Saving water with cloud technology
The World Economic Forum has forecast that the global demand for water will exceed supply by 40%, by 2030 based on current consumption.
Many of us already try to make a difference in the way we consume water, but how can we translate that to our businesses? Using Public Cloud technology to reduce water scarcity is one of the ways we can achieve this.
Over the past two years, Amazon Web Services has become a world leader in reducing water usage and is committed to becoming water positive by 2030, returning more water to communities than it uses in its direct operations.
AWS has become the leader among cloud providers with a global water use efficiency metric of 0.25 litres of water per kilowatt-hour; and with its global footprint, AWS are able to partner with local businesses and governments to implement further water resourcing solutions.
In Oregon, AWS has implemented a solution for recycling the water used to cool its data centres; Investing in miles of pipeline to deliver the water to existing irrigation canals, 96% of the discharged cooling water from AWS data centres can be safely reused in nearby communities.
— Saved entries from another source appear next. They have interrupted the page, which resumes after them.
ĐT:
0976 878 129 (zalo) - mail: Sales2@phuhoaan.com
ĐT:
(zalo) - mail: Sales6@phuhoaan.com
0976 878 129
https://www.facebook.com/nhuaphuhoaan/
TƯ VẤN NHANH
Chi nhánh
In Virginia, California, and Singapore AWS is using recycled water to cool 20 of its data centres. By using water, already treated as waste, AWS is helping to preserve high-quality drinking water for local communities.
In locations where AWS is able to become directly involved in local water management, there is potential to make millions of gallons of additional water each year available for agriculture and local communities.
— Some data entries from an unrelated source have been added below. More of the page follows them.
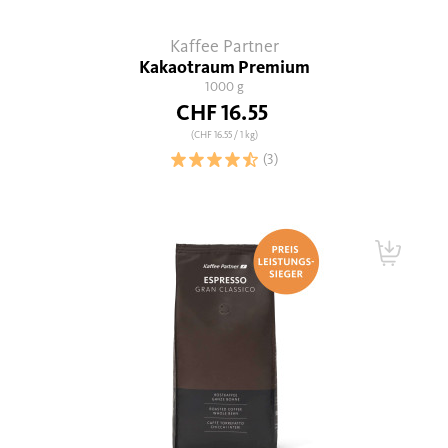
Kaffee Partner
Kakaotraum Premium
1000 g
CHF 16.55
(CHF 16.55
/ 1 kg)
(3)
Aws also supports water replenishment projects in regions where it operates. This includes bringing clean water, sanitation, and hygiene services to water-deprived communities. 2.4 billion litres of water are returned to communities annually from replenishment projects.
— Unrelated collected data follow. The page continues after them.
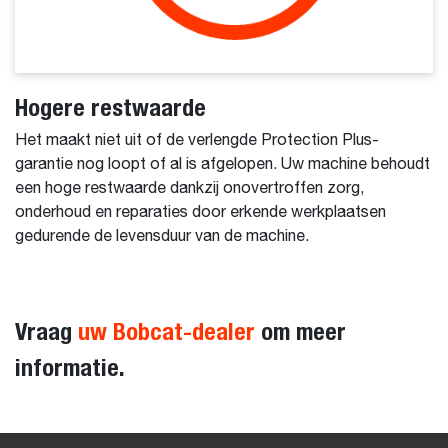
Hogere restwaarde
Het maakt niet uit of de verlengde Protection Plus-
garantie nog loopt of al is afgelopen. Uw machine behoudt
een hoge restwaarde dankzij onovertroffen zorg,
onderhoud en reparaties door erkende werkplaatsen
gedurende de levensduur van de machine.
Vraag
uw Bobcat-dealer
om meer
informatie.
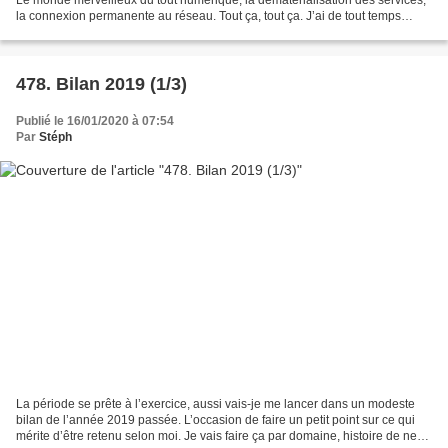
la connexion permanente au réseau. Tout ça, tout ça. J’ai de tout temps
gardé volontairement une certaine...
478. Bilan 2019 (1/3)
Publié le 16/01/2020 à 07:54
Par
Stéph
La période se prête à l’exercice, aussi vais-je me lancer dans un modeste
bilan de l’année 2019 passée. L’occasion de faire un petit point sur ce qui
mérite d’être retenu selon moi. Je vais faire ça par domaine, histoire de ne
AWS is constantly innovating to increase water efficiency throughout its infrastructure; this includes analysing water use in real time to identify and fix leaks. The same technology is also used to detect when outside air can be used for cooling instead of water. AWS data centres in Ireland and Sweden maintain cooling without using water for 95% of the year.
Water Positive by 2030
In 2022, Amazon Web Services announced Water+, its commitment to being water positive by 2030. That means returning more water to communities and the environment than is used in its data centre operations.